Jack (Gilead #4)(9)



I promise I won’t think less of you. That is what he almost said. But he caught himself.

He laughed. “Sorry. Anyway, I can barely see you at all. You could, you know, take off—”

“Don’t, please.”

“Take off your hat. And borrow mine. That’s all I was going to say! Since yours wouldn’t keep off the rain.”

Silence. All right, then.

Finally she said, “Did you ever wonder why no one except Hamlet seems sorry that the old King Hamlet is dead? He’s hardly cold in his grave.”

“I’m afraid I can’t claim to know the play well, Miss Miles. My father cut it up with scissors and taped the pieces into a loose-leaf scrapbook, so we could act it out. So they could. What was left of it didn’t make much sense. It wouldn’t have, anyway. Our Ophelia, my sister Glory, was six or seven. She’d give all her flowers to the ghost— She was always wandering in on the wrong scenes, even after she should have been dead. Sharing out the popcorn. My father wouldn’t say a word to her about it. He said it was an improvement. She sang ‘Jesus Loves Me’ in her mad scene because the actual song didn’t survive the scissors. So my sense of it all is likely to be misinformed. I was interested to read the thing whole. That’s why I borrowed your book.”

Then he said, “I believe this is the kind of conversation you were hoping for? Scenes of domestic life?”

She said, “It’s strange no one thinks Hamlet should be king. It seems as though there were stories behind the play we only get glimpses of. But nothing is done to hide them, either, I mean the gaps they leave.”

“Yes, now that you mention it. One time our Ophelia got into the tub with all her clothes on, to rehearse her death scene. My brother Teddy caught her at it, and they talked about the dangers of playing at drowning in a bathtub. He said she didn’t have to rehearse, because no one sees it happen. Otherwise somebody would have told Ophelia to get out of the water, probably her brother. She said, They did see! Somebody just stood there and watched me drown! Mermaid-like to muddy death, you know—she had a point, it would have taken a while. She came down the stairs trailing bathwater, shouting, Who let me drown! They decided it had to have been Gertrude, since she knew all about it. And nothing made sense, anyway, so no harm done.”

She said, “My father never had much time to spend at home. He’s sort of a leader in the community, I guess. He gets called away constantly. He spends lots of time with lots of people, trying to sort things out for them. It comes with serving a big church in a city. Especially a colored church, I think. He always made us show him our homework and our report cards, but he says he has a thousand children to look after, and that’s true. We understood that. And then there are always people in the house, uncles and cousins and strangers of one kind and another. It’s not such a peaceful life.”

“One time my father was late to a funeral because Teddy and I had a game that went into extra innings. The widow dressed him down a little, I guess. He told her and anyone who ever reminded him of it that it was an exceptional game. We almost won.”

She stopped, her head lowered. “Oh.”

“Let me guess. Your father’s favorite daughter is wandering the night with a disreputable white man. Barefoot. In a cemetery. If she’s caught at it, the scandal will echo down the ages, into the farthest reaches of Tennessee, all its strange particulars scrutinized. Forever. And he was once so proud of you.”

“It’s not a joke.”

“I wasn’t joking.”

“I’d like to sit down.”

“We’ll find a bench.”

“No, here. Just for a minute.” And she sank down on the grass. “Let me think.”

“There’s not much to think about, except how much worse your clothes are going to look if you keep sitting there in the damp like that. I’m trying to spare you added regret. We lost souls have to wander till the cock crows, nothing to be done. Maybe keep ourselves a little presentable if we can.” He held out his hand to her and she took it and he helped her up. He didn’t hold her hand a second longer than he should have.

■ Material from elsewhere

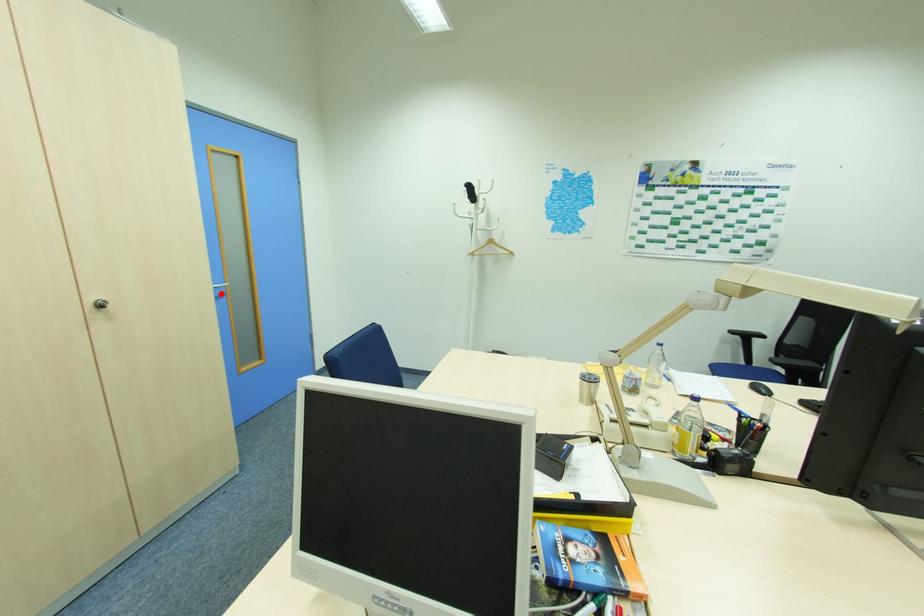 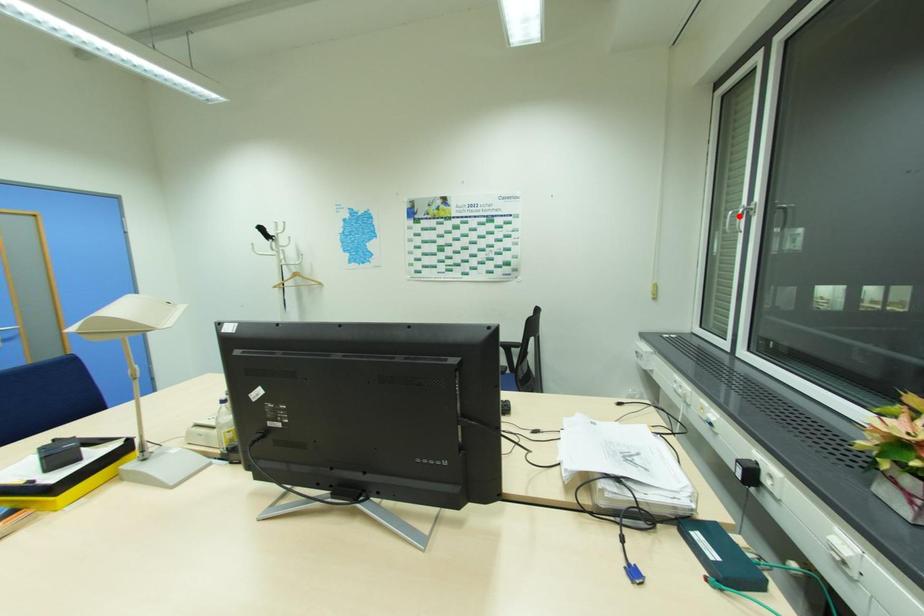 I am providing you with two images of the same scene from different viewpoints. A red point is marked on the first image and another point is marked on the second image. Is the red point in image1 aligned with the point shown in image2?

She said, “You shouldn’t call yourself that. ‘Disreputable.’”

“I’m looking at the situation the way your father would. Loitering at night in a cemetery. Just that one fact would finish me off. Then there’s all the rest. Actual years of it, I’m afraid. Hardly a day goes by.”

“Well, what would your father say if he saw you here in the middle of the night, arm in arm with a colored gal?”

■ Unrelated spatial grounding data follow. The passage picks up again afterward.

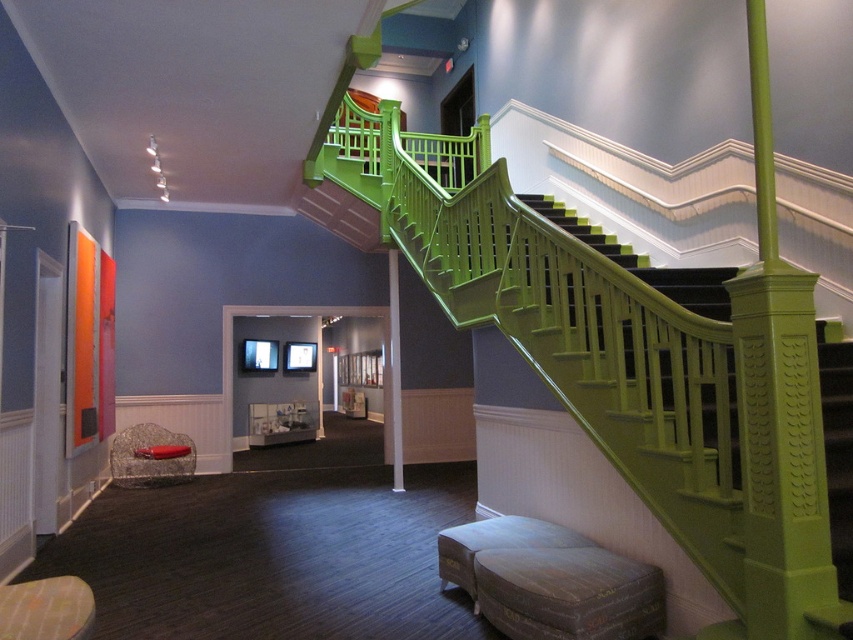 Consider the image. You are a guest entering the room and want to sit down. You see the distressed brown leather stool at lower center and the velvet grey ottoman at lower center. Which one is more suitable for placing your bag on top?

The velvet grey ottoman at lower center is more suitable for placing your bag on top because it has a larger size compared to the distressed brown leather stool at lower center.

You are moving a 50 cm wide painting from the wall to the floor. You want to place it between the distressed brown leather stool at lower center and the velvet grey ottoman at lower center. Will there be enough space for the painting to fit between them?

The distance between the distressed brown leather stool at lower center and the velvet grey ottoman at lower center is 44.92 centimeters. Since the painting is 50 cm wide, it will not fit between them as the space is narrower than the painting.

You are standing at the camera position in the image. There is a distressed brown leather stool at lower center that you want to reach. Can you walk directly to it without needing to move any furniture?

The distressed brown leather stool at lower center and camera are 2.96 meters apart. Since there is no mention of furniture obstructing the path, you can walk directly to it. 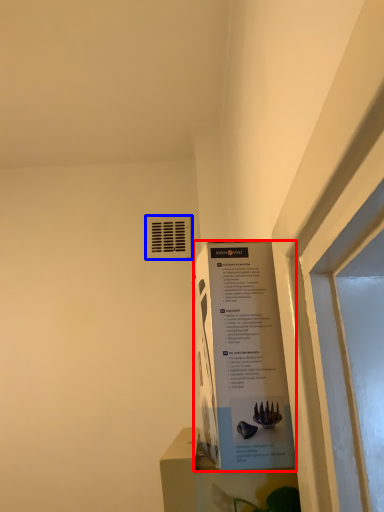 Question: Which of the following is the closest to the observer, poster (highlighted by a red box) or air conditioning (highlighted by a blue box)?

Choices:
 (A) poster
 (B) air conditioning

Answer: (A)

“He’d say, Thank God he’s not alone. He’d thank Jesus with his eyes closed. He’s not a man of the world, my father, and he might start fretting about particulars. But that would be his first thought. And we aren’t arm in arm. Not that that would make any difference.”

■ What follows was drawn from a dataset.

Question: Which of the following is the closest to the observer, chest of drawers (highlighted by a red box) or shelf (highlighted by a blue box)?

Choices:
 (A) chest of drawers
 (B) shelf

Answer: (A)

“It wouldn’t make a bit of difference.” She put her hand in the crook of his elbow. “Oh!”

“What?”

“I forgot my shoes! I left them back there, wherever we were! I’ll probably never find them. Everything just gets worse and worse.”

“Well, maybe, but I have them right here, your shoes. I picked them up.”

She shook her head. “I’m walking along barefoot in the dark and you’re carrying my shoes. And I don’t even know you. This is the strangest situation I’ve ever been in in my life. You better give them to me.”